Ich habe dann ein einmonatiges Touristenvisum beantragt (etwas anderes habe ich nicht bekommen) und konnte es eine Woche später abholen. Ab da hat es alles super funktioniert. Exakt eine Woche später hielt ich meinen Pass mit neuem Visum in den Händen. Durch die Zeit der Besuche meiner Freundin und meines Kumpels Daniel (auf beides wird später noch eingegangen) konnte ich meinen Pass nicht sofort wieder zum Lehrer bringen, da ich ihn z.B. für das Einchecken ins Hotel benötigte. Letztendlich habe ich ihn dann vor Ablauf meines Touristenvisums dem Lehrer gebracht und habe mittlerweile tatsächlich meinen Pass + Multi-Visum wieder!

 

Wie ich es schon angesprochen hatte, hatte ich wieder Besuch. Zum einen kam mich meine Freundin Alexandra noch einmal für zweieinhalb Wochen besuchen. Es waren, wie ihr euch sicherlich vorstellen könnt, ein paar wundervolle Tage, die leider viel zu schnell zu Ende waren. Da sie ja die wichtigsten Sehenswürdigkeiten in Guangzhou schon kannte, stand diesmal eher mein alltägliches Leben im Vordergrund. Dabei hat sie auch viele neue Freunde und Personen aus meinem Alltag kennengelernt. Da ich zu der Zeit Schule hatte, konnten wir keine großen Touren durch dieses riesige Land machen. Dennoch fand sich genug Zeit für einen Kurztrip nach Hainan übers verlängerte Wochenende.

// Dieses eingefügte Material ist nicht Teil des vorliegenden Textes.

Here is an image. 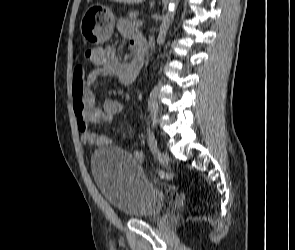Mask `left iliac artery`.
Masks as SVG:
<instances>
[{
  "instance_id": "obj_1",
  "label": "left iliac artery",
  "mask_w": 295,
  "mask_h": 250,
  "mask_svg": "<svg viewBox=\"0 0 295 250\" xmlns=\"http://www.w3.org/2000/svg\"><path fill=\"white\" fill-rule=\"evenodd\" d=\"M147 141H148V145L150 147V150L152 151L153 154L156 155L157 141H156L155 136H154L153 132L151 131L150 127L147 128Z\"/></svg>"
}]
</instances>
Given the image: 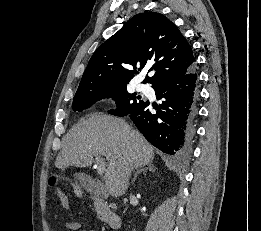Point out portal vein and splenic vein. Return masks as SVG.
Here are the masks:
<instances>
[{"label":"portal vein and splenic vein","instance_id":"1","mask_svg":"<svg viewBox=\"0 0 261 231\" xmlns=\"http://www.w3.org/2000/svg\"><path fill=\"white\" fill-rule=\"evenodd\" d=\"M96 163H97V171L99 174H102L106 168L105 160L100 156H96Z\"/></svg>","mask_w":261,"mask_h":231}]
</instances>
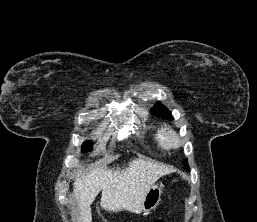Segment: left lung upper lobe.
Masks as SVG:
<instances>
[{"label":"left lung upper lobe","instance_id":"obj_1","mask_svg":"<svg viewBox=\"0 0 257 222\" xmlns=\"http://www.w3.org/2000/svg\"><path fill=\"white\" fill-rule=\"evenodd\" d=\"M151 113L158 117L173 119L170 111H168L167 108L159 102L156 103L154 107L151 109ZM184 166L189 171V165H188L187 159H185L184 161Z\"/></svg>","mask_w":257,"mask_h":222}]
</instances>
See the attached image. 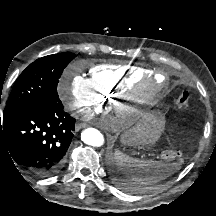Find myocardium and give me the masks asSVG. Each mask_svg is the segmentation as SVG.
Here are the masks:
<instances>
[{
  "label": "myocardium",
  "mask_w": 216,
  "mask_h": 216,
  "mask_svg": "<svg viewBox=\"0 0 216 216\" xmlns=\"http://www.w3.org/2000/svg\"><path fill=\"white\" fill-rule=\"evenodd\" d=\"M167 86V78L163 74L156 72L151 75L149 79L140 83L137 88L134 90L136 100L139 102L143 99L156 95L162 92ZM125 110L128 114L127 120H133L139 113V108L135 105L125 107Z\"/></svg>",
  "instance_id": "obj_1"
}]
</instances>
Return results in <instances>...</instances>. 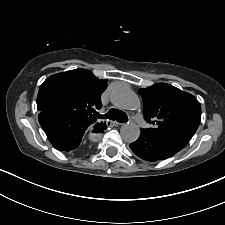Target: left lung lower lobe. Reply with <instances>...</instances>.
<instances>
[{"mask_svg": "<svg viewBox=\"0 0 225 225\" xmlns=\"http://www.w3.org/2000/svg\"><path fill=\"white\" fill-rule=\"evenodd\" d=\"M189 141L190 139L184 137H157L141 131L139 138L130 144V148L141 159L155 162L173 156Z\"/></svg>", "mask_w": 225, "mask_h": 225, "instance_id": "obj_1", "label": "left lung lower lobe"}]
</instances>
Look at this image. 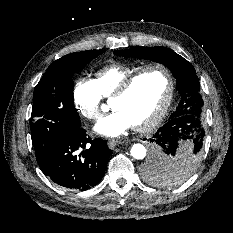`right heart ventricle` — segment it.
Masks as SVG:
<instances>
[{"label": "right heart ventricle", "mask_w": 233, "mask_h": 233, "mask_svg": "<svg viewBox=\"0 0 233 233\" xmlns=\"http://www.w3.org/2000/svg\"><path fill=\"white\" fill-rule=\"evenodd\" d=\"M142 67V65L112 64L96 71L94 81L101 96L110 98L127 77Z\"/></svg>", "instance_id": "1"}]
</instances>
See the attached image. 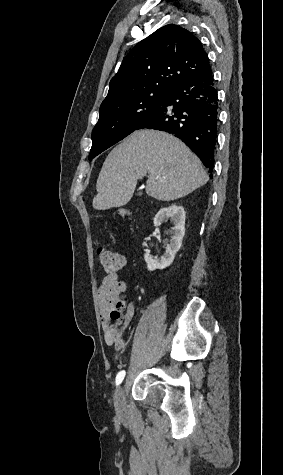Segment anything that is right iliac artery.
I'll list each match as a JSON object with an SVG mask.
<instances>
[{"label": "right iliac artery", "instance_id": "82829eb1", "mask_svg": "<svg viewBox=\"0 0 283 475\" xmlns=\"http://www.w3.org/2000/svg\"><path fill=\"white\" fill-rule=\"evenodd\" d=\"M125 377V371H120L116 376V385H119Z\"/></svg>", "mask_w": 283, "mask_h": 475}]
</instances>
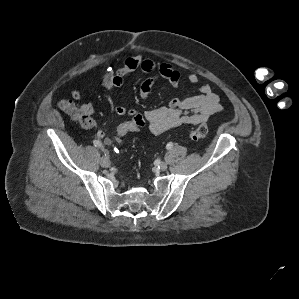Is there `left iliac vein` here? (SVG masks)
<instances>
[{"mask_svg":"<svg viewBox=\"0 0 299 299\" xmlns=\"http://www.w3.org/2000/svg\"><path fill=\"white\" fill-rule=\"evenodd\" d=\"M158 166H159V169L161 171H165L167 169V163L166 162H160Z\"/></svg>","mask_w":299,"mask_h":299,"instance_id":"obj_1","label":"left iliac vein"}]
</instances>
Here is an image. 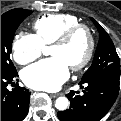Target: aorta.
Instances as JSON below:
<instances>
[{"mask_svg": "<svg viewBox=\"0 0 121 121\" xmlns=\"http://www.w3.org/2000/svg\"><path fill=\"white\" fill-rule=\"evenodd\" d=\"M49 47L45 46L43 47L42 49V52L44 55H48L49 54ZM69 106V101L66 97H59L56 99V102H55V107L60 110V111H64L68 108Z\"/></svg>", "mask_w": 121, "mask_h": 121, "instance_id": "1", "label": "aorta"}]
</instances>
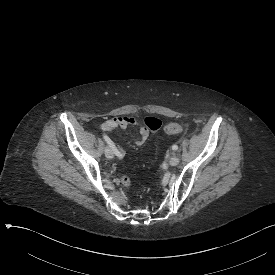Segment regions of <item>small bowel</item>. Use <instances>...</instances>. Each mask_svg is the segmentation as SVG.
Here are the masks:
<instances>
[{
  "label": "small bowel",
  "instance_id": "obj_1",
  "mask_svg": "<svg viewBox=\"0 0 275 275\" xmlns=\"http://www.w3.org/2000/svg\"><path fill=\"white\" fill-rule=\"evenodd\" d=\"M134 119L133 118H122L117 117L116 119H113L112 121H108L107 123L103 124L104 130H109L110 128H119L124 129L126 125H133ZM145 124L148 126L145 129L141 130V138L136 141L137 146H141L148 136H151L153 132H156L161 128V123L159 121H154L152 117H147L145 119Z\"/></svg>",
  "mask_w": 275,
  "mask_h": 275
}]
</instances>
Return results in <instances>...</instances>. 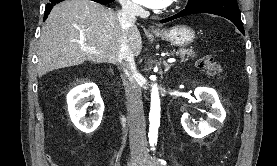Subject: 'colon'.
Returning <instances> with one entry per match:
<instances>
[{"label":"colon","mask_w":277,"mask_h":166,"mask_svg":"<svg viewBox=\"0 0 277 166\" xmlns=\"http://www.w3.org/2000/svg\"><path fill=\"white\" fill-rule=\"evenodd\" d=\"M197 65L212 76L219 75L222 72V64L209 54L200 57L197 60Z\"/></svg>","instance_id":"colon-1"}]
</instances>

Hainan ist eine Insel im Südchinesischen Meer, mit der Fähre nur 2 Stunden vom Festland entfernt. Sie ist der südlichste Punkt Chinas und sie wird auch das Hawaii Chinas genannt. Voller Vorfreude auf Sonne, Strand und Palmen „setzten“ (viel mehr legten) wir uns in unseren Schlafbus, mit dem wir über Nacht auf die etwa 900 km entfernte Insel gelangen sollten. Die Reiseart war auf jeden Fall etwas ganz Neues und ein lustiges, aber auch stinkiges Erlebnis. Es mussten (wie das im Bett ja normal ist) alle ihre Schuhe ausziehen – naja, dementsprechend roch es dann auch…Aber nach ein paar tiefen Zügen hat man sich auch daran gewöhnt und man konnte es sich in seiner Koje gemütlich machen. Das galt zumindest für diejenigen, die maximal 1,70m groß sind. So passte meine Freundin also ganz genau in ihre Liege, während ich meine Beine leicht anwinkeln musste. Eigentlich ist das nicht so schlimm, aber bei einer insgesamt 18-stündigen Fahrt möchte man doch hin und wieder seine Beine einmal ausstrecken. Erfreulicherweise lag ich genau unter dem Fernseher, der mich dank kantonesischer Haudegen-Filme  eine ganze Zeit nicht einschlafen ließ. Die kantonesische Sprache zeichnet sich unter anderem dadurch aus, das viel gekeift und geplärt wird. Mittlerweile bin ich es aber gewohnt, dass sich eine normale Unterhaltung zwischen zwei (meist älteren) Leuten anhört wie eine heftige Streiterei. Irgendwann war auch das überwunden und ich konnte einschlafen. Dann wurde aber mitten in der Nacht , ohne jegliche Vorankündigung, das Licht angemacht und: „下车,下车!- Aussteigen, aussteigen!“ gerufen. Mit der Nachtruhe war es Mitternacht also vorbei. Nach und nach wurde uns klar, dass wir schon am Meer waren: Die Fährfahrt stand bevor.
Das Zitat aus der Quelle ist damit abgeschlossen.